_Description of the task_. Below are the records. Gather each line that holds "your".

_Records provided_.
━━━━━━━━━━━━━━━━
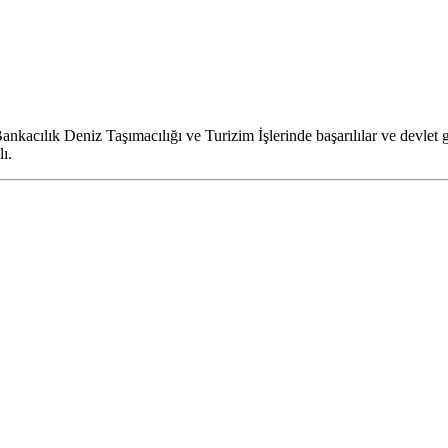
ankacılık Deniz Taşımacılığı ve Turizim İşlerinde başarılılar ve devlet g
ı.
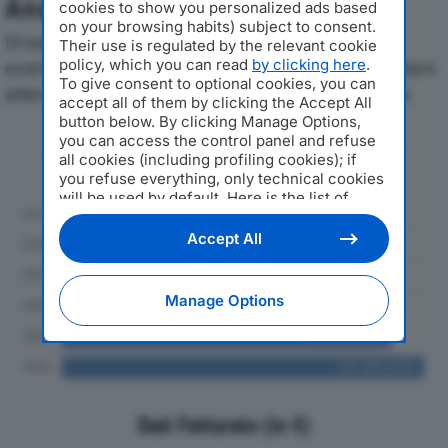
Analisi Economica 2019-2024
cookies to show you personalized ads based
on your browsing habits) subject to consent.
Di seguito l'andamento dei principali indicatori
Their use is regulated by the relevant cookie
policy, which you can read
by clicking here
.
economici di AESYS SPAdal 2019 al 2024, con particolare
To give consent to optional cookies, you can
attenzione a fatturato, produzione e utile d'esercizio.
accept all of them by clicking the Accept All
button below. By clicking Manage Options,
you can access the control panel and refuse
Andamento del fatturato dal 2019
all cookies (including profiling cookies); if
al 2024
you refuse everything, only technical cookies
will be used by default. Here is the list of
providers
. Cookie consent will be stored and
applied also to the other websites of
Accept All
Editoriale Nazionale and their subdomains. By
expressing your choice on this site, you will
therefore not be asked again on other
Manage Options
Editoriale Nazionale websites that use the
same consent management platform (CMP).
You can still modify or withdraw your choice
at any time through the “Privacy Settings”
section.
Dati Fatturato (in €)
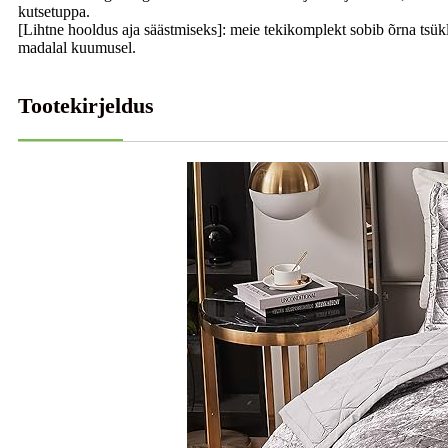
kutsetuppa.
[Lihtne hooldus aja säästmiseks]: meie tekikomplekt sobib õrna tsü
madalal kuumusel.
Tootekirjeldus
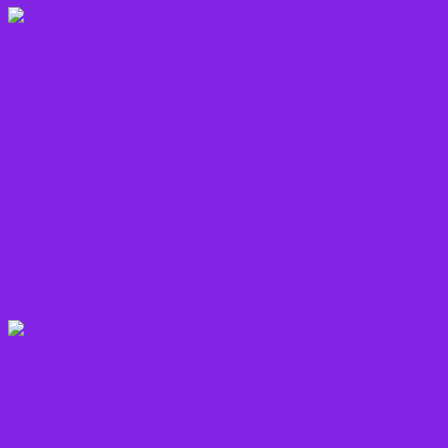
Kostråd
Kosttilskud
Krydderier
Kål
Løg
Olie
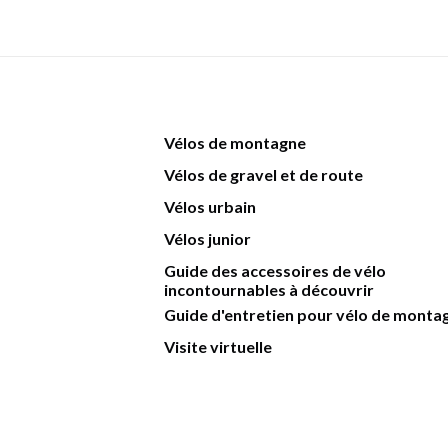
Vélos de montagne
Vélos de gravel et de route
Vélos urbain
Vélos junior
Guide des accessoires de vélo
incontournables à découvrir
Guide d'entretien pour vélo de monta
Visite virtuelle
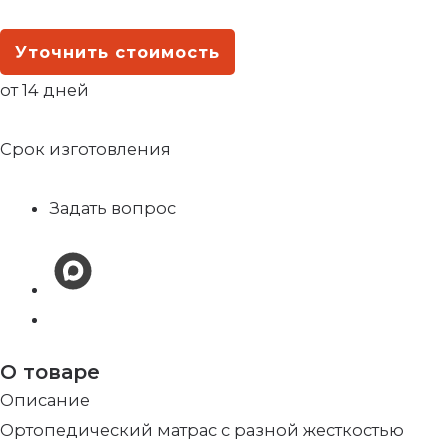
Уточнить стоимость
от 14 дней
Срок изготовления
Задать вопрос
О товаре
Описание
Ортопедический матрас с разной жесткостью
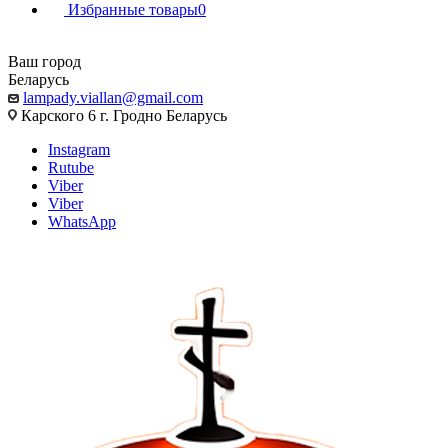
Избранные товары
0
Ваш город
Беларусь
lampady.viallan@gmail.com
Карского 6 г. Гродно Беларусь
Instagram
Rutube
Viber
Viber
WhatsApp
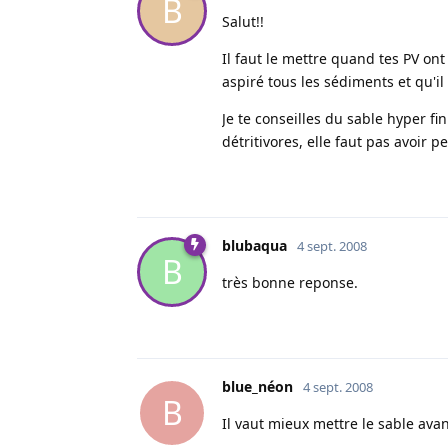
B
Salut!!
Il faut le mettre quand tes PV ont 
aspiré tous les sédiments et qu'il
Je te conseilles du sable hyper fin
détritivores, elle faut pas avoir p
blubaqua
4 sept. 2008
B
très bonne reponse.
blue_néon
4 sept. 2008
B
Il vaut mieux mettre le sable avant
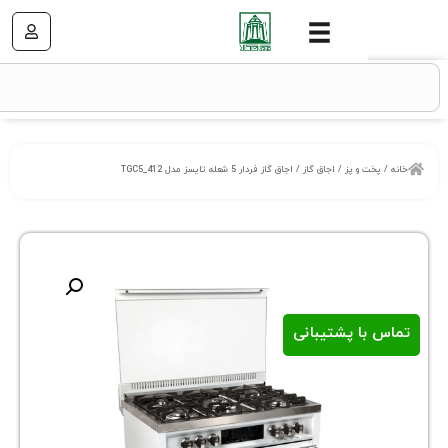
 و پز
/
اجاق گاز
/ اجاق گاز فردار 5 شعله تایسز مدل TGC5_412
ا پشتیبانی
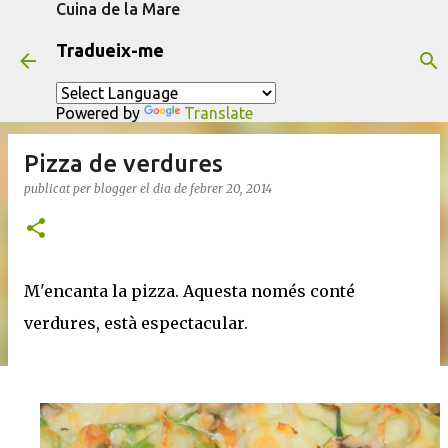
Cuina de la Mare
Salta al contingut principal
Tradueix-me
Powered by
Translate
Pizza de verdures
publicat per
blogger
el dia
de febrer 20, 2014
M'encanta la pizza. Aquesta només conté
verdures, està espectacular.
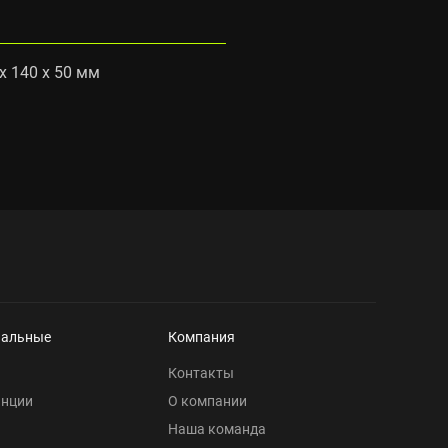
x 140 x 50 мм
нальные
Компания
Контакты
анции
О компании
Наша команда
━━━━━━━━━━━━━━━━
_Solution below_.
on your browsing habits) subject to consent.
expressing your choice on this site, you will
You can still modify or withdraw your choice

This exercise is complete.